Create the Docker file and copy it to GCS

Keep recommender_model or change it accordingly.

%%writefile Dockerfile
FROM tensorflow/serving:2.4.4
ENTRYPOINT ["/usr/bin/env"]
ENV MODEL_NAME=recommender_model
ENV PORT=8501
COPY recommender_model /models/recommender_model/1
CMD tensorflow_model_server --port=8500 --rest_api_port=$PORT --model_base_path=/models/recommender_model --model_name=$MODEL_NAME
docker_path = PIPELINE_ROOT + 'dockerfile/'
! gsutil cp Dockerfile {docker_path}

Pipeline and Job

Declare the Pipeline

@pipeline(
    name="bigquery-recommender-pipeline",
    pipeline_root=PIPELINE_ROOT + "bigquery-recommender-pipeline"
)
def recommendation_pipeline(
    artifact_uri: str,
    display_name: str
):

    # import libraries
    from google_cloud_pipeline_components.v1.bigquery import (
        BigqueryCreateModelJobOp,
        BigqueryEvaluateModelJobOp,
        BigqueryExportModelJobOp
    )

    # NODE create-reservation
    project = PROJECT_ID
    location = "us"
    slots = 100
    reservation_id = "matrix-factorization-reservation"

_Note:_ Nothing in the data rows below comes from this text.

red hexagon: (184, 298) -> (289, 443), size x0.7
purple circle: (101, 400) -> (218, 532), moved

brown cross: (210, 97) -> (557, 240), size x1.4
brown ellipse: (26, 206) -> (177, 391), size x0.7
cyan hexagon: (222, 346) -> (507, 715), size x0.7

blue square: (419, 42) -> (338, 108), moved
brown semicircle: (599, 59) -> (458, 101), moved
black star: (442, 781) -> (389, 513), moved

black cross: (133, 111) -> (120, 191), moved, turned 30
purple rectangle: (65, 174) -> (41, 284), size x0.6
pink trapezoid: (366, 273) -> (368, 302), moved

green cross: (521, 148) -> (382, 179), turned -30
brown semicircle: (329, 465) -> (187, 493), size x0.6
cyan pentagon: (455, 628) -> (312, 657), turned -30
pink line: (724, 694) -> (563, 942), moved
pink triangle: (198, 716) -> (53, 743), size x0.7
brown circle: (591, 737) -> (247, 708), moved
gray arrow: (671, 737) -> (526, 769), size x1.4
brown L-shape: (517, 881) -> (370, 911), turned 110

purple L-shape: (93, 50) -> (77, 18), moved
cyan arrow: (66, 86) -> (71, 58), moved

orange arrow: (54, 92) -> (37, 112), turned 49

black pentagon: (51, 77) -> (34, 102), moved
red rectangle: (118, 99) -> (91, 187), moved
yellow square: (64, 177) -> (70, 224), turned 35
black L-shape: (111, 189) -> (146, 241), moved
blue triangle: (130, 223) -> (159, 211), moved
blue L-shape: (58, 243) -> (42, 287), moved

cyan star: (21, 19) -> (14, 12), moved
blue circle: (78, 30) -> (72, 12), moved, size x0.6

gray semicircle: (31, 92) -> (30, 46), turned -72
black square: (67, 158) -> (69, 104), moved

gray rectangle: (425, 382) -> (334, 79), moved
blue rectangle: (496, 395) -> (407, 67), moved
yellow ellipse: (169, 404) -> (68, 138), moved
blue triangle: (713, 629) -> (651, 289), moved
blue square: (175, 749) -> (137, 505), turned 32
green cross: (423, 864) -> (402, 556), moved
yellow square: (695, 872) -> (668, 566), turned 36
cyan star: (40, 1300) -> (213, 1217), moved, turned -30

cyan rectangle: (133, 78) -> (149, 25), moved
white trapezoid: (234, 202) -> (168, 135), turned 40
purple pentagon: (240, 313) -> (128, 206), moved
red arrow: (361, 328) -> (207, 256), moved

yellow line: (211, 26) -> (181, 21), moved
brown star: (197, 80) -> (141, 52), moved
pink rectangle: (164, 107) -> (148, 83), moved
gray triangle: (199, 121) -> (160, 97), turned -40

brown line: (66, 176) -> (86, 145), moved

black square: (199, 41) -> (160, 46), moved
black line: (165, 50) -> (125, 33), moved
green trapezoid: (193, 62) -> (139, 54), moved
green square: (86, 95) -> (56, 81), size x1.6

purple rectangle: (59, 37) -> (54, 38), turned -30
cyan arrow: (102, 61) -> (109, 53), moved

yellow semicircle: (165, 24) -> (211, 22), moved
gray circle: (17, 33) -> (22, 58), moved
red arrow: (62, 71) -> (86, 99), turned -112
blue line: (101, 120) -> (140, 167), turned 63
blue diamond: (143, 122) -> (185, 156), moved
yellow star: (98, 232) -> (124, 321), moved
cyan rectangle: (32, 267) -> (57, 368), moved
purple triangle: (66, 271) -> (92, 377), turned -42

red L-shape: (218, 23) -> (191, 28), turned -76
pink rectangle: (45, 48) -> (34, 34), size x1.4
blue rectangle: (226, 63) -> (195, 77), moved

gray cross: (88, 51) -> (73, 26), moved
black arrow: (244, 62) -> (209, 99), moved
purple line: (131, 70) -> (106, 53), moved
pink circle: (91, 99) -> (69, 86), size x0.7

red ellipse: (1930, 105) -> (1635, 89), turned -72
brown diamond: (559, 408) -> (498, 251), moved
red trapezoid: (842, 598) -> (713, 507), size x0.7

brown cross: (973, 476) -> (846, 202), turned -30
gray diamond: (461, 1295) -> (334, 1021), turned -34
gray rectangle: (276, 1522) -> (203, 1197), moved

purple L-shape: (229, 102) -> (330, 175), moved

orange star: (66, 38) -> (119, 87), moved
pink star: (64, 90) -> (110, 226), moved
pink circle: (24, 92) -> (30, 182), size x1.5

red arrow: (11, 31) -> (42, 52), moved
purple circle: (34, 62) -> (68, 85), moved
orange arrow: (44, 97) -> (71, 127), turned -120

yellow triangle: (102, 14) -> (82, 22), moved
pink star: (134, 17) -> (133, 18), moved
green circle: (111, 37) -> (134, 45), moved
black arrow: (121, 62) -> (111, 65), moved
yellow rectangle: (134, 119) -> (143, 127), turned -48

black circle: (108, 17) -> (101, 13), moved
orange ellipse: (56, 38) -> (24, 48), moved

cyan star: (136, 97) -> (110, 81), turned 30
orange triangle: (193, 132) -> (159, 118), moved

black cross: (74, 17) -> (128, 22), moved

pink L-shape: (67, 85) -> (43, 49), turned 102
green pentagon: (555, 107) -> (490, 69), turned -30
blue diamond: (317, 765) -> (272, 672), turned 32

    create_reservation_task = create_reservation(
        project=project, location=location, commitment_slots=slots, reservation_id=reservation_id
    )

    # NODE create-model-task
    # Query for training
    num_factors = 60
    q = f"""
    CREATE OR REPLACE MODEL {MODEL_DATASET}.model_00
    OPTIONS
        (model_type='matrix_factorization',
        user_col='user_id',
        item_col='item_id',
        RATING_COL='rating',
        feedback_type='EXPLICIT',
        l2_reg=9.83,
        num_factors={num_factors}) AS
    SELECT user_id, item_id, rating FROM {MOVIELENS_DATASET}.movielens_1m
    """
    create_model_task = BigqueryCreateModelJobOp(
        project=project,
        location=location,
        query=q,
    ).after(create_reservation_task)

    # NODE evaluate-model-task
    bq_evaluate_task = BigqueryEvaluateModelJobOp(
        project=project, location=location, model=create_model_task.outputs["model"]
    ).after(create_model_task)

    # NODE delete-reservation
    delete_reservation_task = delete_reservation(
        reservation_name=create_reservation_task.outputs["reservation_name"],
        assignment_name=create_reservation_task.outputs["assignment_name"]
    ).after(bq_evaluate_task)

    # NODE log-eval-metrics
    bqml_eval_metrics_raw = bq_evaluate_task.outputs["evaluation_metrics"]
    log_eval_metrics_task = log_eval_metrics(
        eval_metrics=bqml_eval_metrics_raw
    )

    # NODE export-bq-model-to-gcs
    bq_export_task = BigqueryExportModelJobOp(
        project=project,
        location=location,
        model=create_model_task.outputs["model"],
        model_destination_path=artifact_uri,
    ).after(create_model_task)

    # NODE deploy-model-cloud-run
    deploy_recommendations_model_task = deploy_recommendations_model(
        artifact_uri=artifact_uri,
        project=project
    ).after(bq_export_task)

Compile the Pipeline

compiler.Compiler().compile(
    pipeline_func=recommendation_pipeline,
    package_path="recommendation_pipeline.json"
)

Create and Run the Job

job = pipeline_jobs.PipelineJob(
    enable_caching=False,
    display_name="recommendation-pipeline",
    template_path="recommendation_pipeline.json",
    parameter_values={
        "artifact_uri": MODEL_DIR,
        "display_name": "recommendation",
    }
)
job.run(
    service_account=SERVICE_ACCOUNT,
    sync=False
)

The pipeline can be monitored here: - GCP COnsole: Vertex AI Pipelines

And if all went fine, you must see a beautiful picture like this:

Make sure no reservation or slot assignment is active

If the pipeline fails before deleting the reservation, this command lists the reservations, if any.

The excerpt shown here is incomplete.